La ilusión del liderazgo: el 74% de los tokens del top-100 resultaron estar muertos
El mercado de criptomonedas es cruel con sus favoritos. Mi análisis de los datos más recientes muestra: estar en el top 100 por capitalización no es una garantía de supervivencia, sino más bien un pase a corto plazo a la liga superior. Las estadísticas son implacables: aproximadamente tres de cada cuatro tokens que alguna vez entraron en la lista de élite están hoy prácticamente muertos.
He examinado una muestra de 1539 activos digitales, y los resultados son sorprendentes. El 71,9% de ellos han dejado de existir — fueron excluidos de los principales exchanges, y su volumen de operaciones diario no superó los míseros $10,000 durante más de 90 días. Esto no es solo volatilidad, es una extinción sistémica.
Vida útil de un token: dos años y a la basura
Es especialmente revelador el análisis del destino de los activos del top 100. El 62% de estos tokens desaparecen en un plazo de cinco años. Si miramos un horizonte de diez años, la probabilidad de "muerte" aumenta al 84,7%, y a los doce años alcanza el alarmante 91,5%. La vida útil mediana de un token del top 100 es de solo dos años y cuatro meses. Esto significa que un inversor que compró un activo en el pico de su gloria, con alta probabilidad observa su colapso total.
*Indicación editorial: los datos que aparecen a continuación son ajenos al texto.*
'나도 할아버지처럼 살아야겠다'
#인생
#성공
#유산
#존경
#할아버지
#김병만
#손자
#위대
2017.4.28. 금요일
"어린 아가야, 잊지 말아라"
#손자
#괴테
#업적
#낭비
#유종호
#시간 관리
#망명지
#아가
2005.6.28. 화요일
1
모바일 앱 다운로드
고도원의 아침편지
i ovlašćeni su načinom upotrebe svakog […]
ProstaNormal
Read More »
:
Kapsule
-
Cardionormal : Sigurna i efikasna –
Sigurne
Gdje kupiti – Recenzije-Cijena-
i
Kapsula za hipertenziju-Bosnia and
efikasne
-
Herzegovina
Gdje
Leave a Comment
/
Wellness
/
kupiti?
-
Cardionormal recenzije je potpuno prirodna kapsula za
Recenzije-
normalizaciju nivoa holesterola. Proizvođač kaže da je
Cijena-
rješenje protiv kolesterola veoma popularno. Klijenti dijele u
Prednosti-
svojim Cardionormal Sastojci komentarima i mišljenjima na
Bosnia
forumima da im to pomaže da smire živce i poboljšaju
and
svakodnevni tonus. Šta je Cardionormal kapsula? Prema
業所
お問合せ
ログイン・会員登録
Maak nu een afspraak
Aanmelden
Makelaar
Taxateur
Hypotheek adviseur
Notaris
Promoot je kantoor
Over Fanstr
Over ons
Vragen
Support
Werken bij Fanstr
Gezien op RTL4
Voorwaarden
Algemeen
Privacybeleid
Especial interés tiene el destino del top 100 de julio de 2021. De esa lista, solo 41 proyectos mantuvieron sus posiciones, 46 cayeron del ranking y 13 cesaron por completo sus operaciones. Además, los activos excluidos perdieron en promedio el 93% de su valor. Es revelador que alrededor del 65% de los "fallecidos" son blockchains de primera y segunda capa que se posicionaron como competidores directos de Ethereum (ETH). Durante el mismo período, el número de stablecoins en el top 100 se duplicó — de 8 a 16 proyectos, lo que indica un flujo de liquidez hacia "puertos seguros".
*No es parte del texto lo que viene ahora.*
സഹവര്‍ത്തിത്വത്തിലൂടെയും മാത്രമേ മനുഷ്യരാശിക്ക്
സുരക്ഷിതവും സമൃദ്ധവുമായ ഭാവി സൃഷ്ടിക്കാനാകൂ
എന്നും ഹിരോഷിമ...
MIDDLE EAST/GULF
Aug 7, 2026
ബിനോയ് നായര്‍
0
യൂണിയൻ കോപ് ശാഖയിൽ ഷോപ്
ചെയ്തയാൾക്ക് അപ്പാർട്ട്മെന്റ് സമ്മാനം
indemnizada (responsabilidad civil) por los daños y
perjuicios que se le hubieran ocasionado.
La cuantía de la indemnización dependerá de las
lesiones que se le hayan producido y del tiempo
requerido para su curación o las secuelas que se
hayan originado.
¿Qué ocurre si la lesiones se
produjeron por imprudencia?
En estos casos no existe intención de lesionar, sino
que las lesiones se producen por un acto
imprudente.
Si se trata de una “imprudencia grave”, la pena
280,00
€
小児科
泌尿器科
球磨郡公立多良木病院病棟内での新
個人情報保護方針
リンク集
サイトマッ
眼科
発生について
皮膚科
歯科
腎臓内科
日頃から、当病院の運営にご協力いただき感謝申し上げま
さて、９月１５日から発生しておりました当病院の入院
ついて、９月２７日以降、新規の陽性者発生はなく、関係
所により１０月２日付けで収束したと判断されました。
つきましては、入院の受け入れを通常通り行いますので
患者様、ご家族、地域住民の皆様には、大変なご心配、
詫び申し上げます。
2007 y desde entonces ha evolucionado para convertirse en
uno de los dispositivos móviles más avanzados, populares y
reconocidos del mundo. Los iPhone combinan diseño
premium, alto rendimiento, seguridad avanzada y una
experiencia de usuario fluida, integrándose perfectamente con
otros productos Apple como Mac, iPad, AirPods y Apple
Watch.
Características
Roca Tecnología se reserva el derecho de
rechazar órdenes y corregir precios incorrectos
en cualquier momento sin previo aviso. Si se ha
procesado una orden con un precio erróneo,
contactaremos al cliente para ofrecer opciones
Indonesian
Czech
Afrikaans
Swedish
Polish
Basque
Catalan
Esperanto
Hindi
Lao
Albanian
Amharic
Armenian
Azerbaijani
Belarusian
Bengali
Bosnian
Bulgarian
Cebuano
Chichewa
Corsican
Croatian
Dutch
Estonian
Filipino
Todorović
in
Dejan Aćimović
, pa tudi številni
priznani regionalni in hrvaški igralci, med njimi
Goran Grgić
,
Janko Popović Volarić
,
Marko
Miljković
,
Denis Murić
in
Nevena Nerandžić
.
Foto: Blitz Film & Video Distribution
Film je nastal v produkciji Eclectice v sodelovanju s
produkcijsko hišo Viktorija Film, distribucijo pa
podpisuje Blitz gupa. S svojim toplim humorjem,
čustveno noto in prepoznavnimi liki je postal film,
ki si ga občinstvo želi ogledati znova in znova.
El panorama global es aún más sombrío. Según mis cálculos basados en datos de agregadores, el 53,2% de todas las criptomonedas en GeckoTerminal han dejado de negociarse. Solo en 2025, 11,6 millones de tokens desaparecieron del mercado — un récord negativo absoluto.
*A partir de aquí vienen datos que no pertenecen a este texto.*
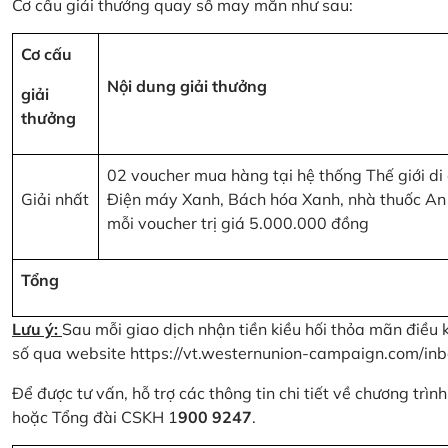
Cơ cấu giải thưởng quay số may mắn như sau:
Cơ cấu
Nội dung giải thưởng
giải
thưởng
02 voucher mua hàng tại hệ thống Thế giới di
Giải nhất
Điện máy Xanh, Bách hóa Xanh, nhà thuốc An
mỗi voucher trị giá 5.000.000 đồng
Tổng
Lưu ý:
Sau mỗi giao dịch nhận tiền kiều hối thỏa mãn điều 
số qua website
https://vt.westernunion-campaign.com/inb
Để được tư vấn, hỗ trợ các thông tin chi tiết về chương trì
hoặc Tổng đài CSKH 1
900 9247
.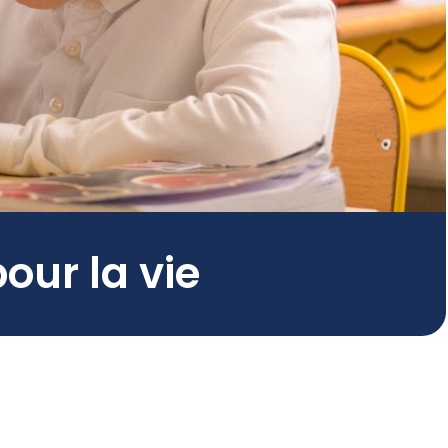
pour la vie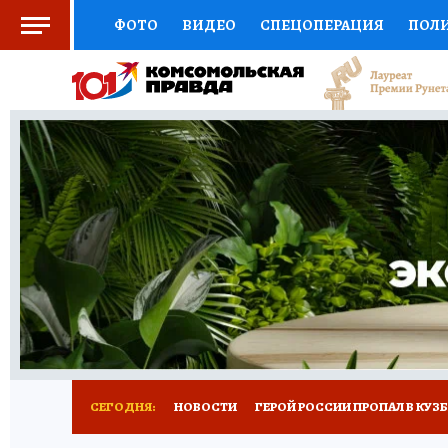
ФОТО
ВИДЕО
СПЕЦОПЕРАЦИЯ
ПОЛ
СОЦПОДДЕРЖКА
НАУКА
СПОРТ
КО
ВЫБОР ЭКСПЕРТОВ
ДОКТОР
ФИНАНС
КНИЖНАЯ ПОЛКА
ПРОГНОЗЫ НА СПОРТ
ПРЕСС-ЦЕНТР
НЕДВИЖИМОСТЬ
ТЕЛЕ
РЕКЛАМА
ТЕСТЫ
НОВОЕ НА САЙТЕ
СЕГОДНЯ:
НОВОСТИ
ГЕРОЙ РОССИИ ПРОПАЛ В КУЗ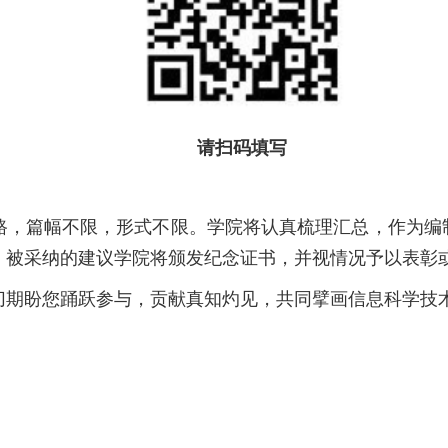
请扫码填写
路，篇幅不限，形式不限。学院将认真梳理汇总，作为编制
，被采纳的建议学院将颁发纪念证书，并视情况予以表彰
期盼您踊跃参与，贡献真知灼见，共同擘画信息科学技术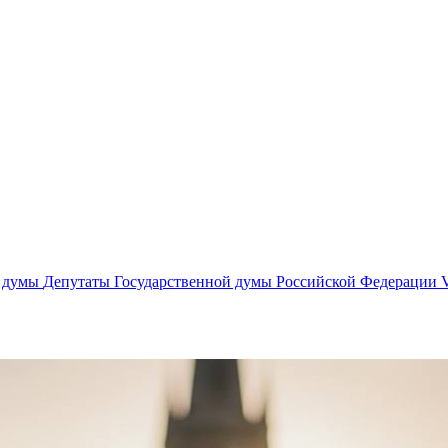
й думы
Депутаты Государственной думы Российской Федерации V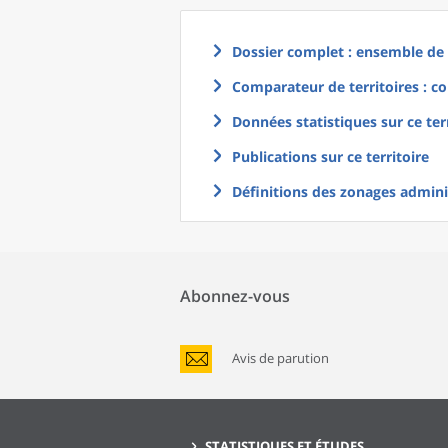
Dossier complet : ensemble de g
Comparateur de territoires : co
Données statistiques sur ce ter
Publications sur ce territoire
Définitions des zonages adminis
Abonnez-vous
Avis de parution
STATISTIQUES ET ÉTUDES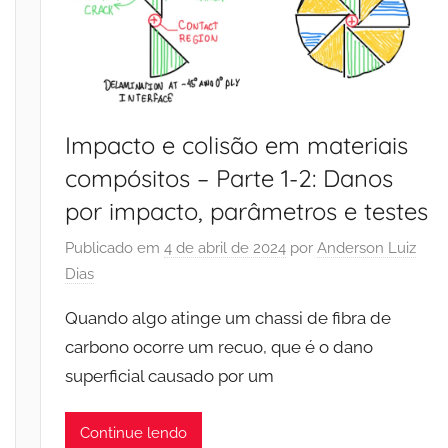
Impacto e colisão em materiais
compósitos – Parte 1-2: Danos
por impacto, parâmetros e testes
Publicado em
4 de abril de 2024
por
Anderson Luiz
Dias
Quando algo atinge um chassi de fibra de
carbono ocorre um recuo, que é o dano
superficial causado por um
Continue lendo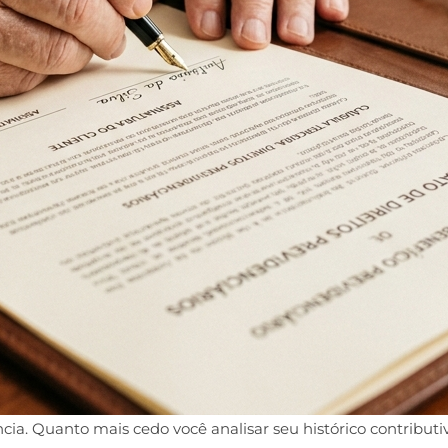
a. Quanto mais cedo você analisar seu histórico contributiv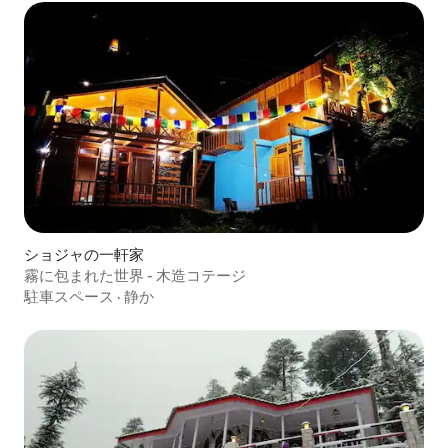
ショジャの一軒家
霧に包まれた世界 - 木造コテージ
駐車スペース
·
静か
Mi conclusión: entrar en el top 100 es solo una oportunidad para darse a conocer, pero no un seguro contra el olvido. El mercado está saturado de proyectos basura, e incluso las monedas "exitosas" viven en promedio menos de lo que dura un ciclo alcista. Los inversores deberían percibir los rankings como una instantánea, no como una predicción a largo plazo. La cuestión no es quién encabezará la lista en 2031, sino quién sobrevivirá hasta ese momento.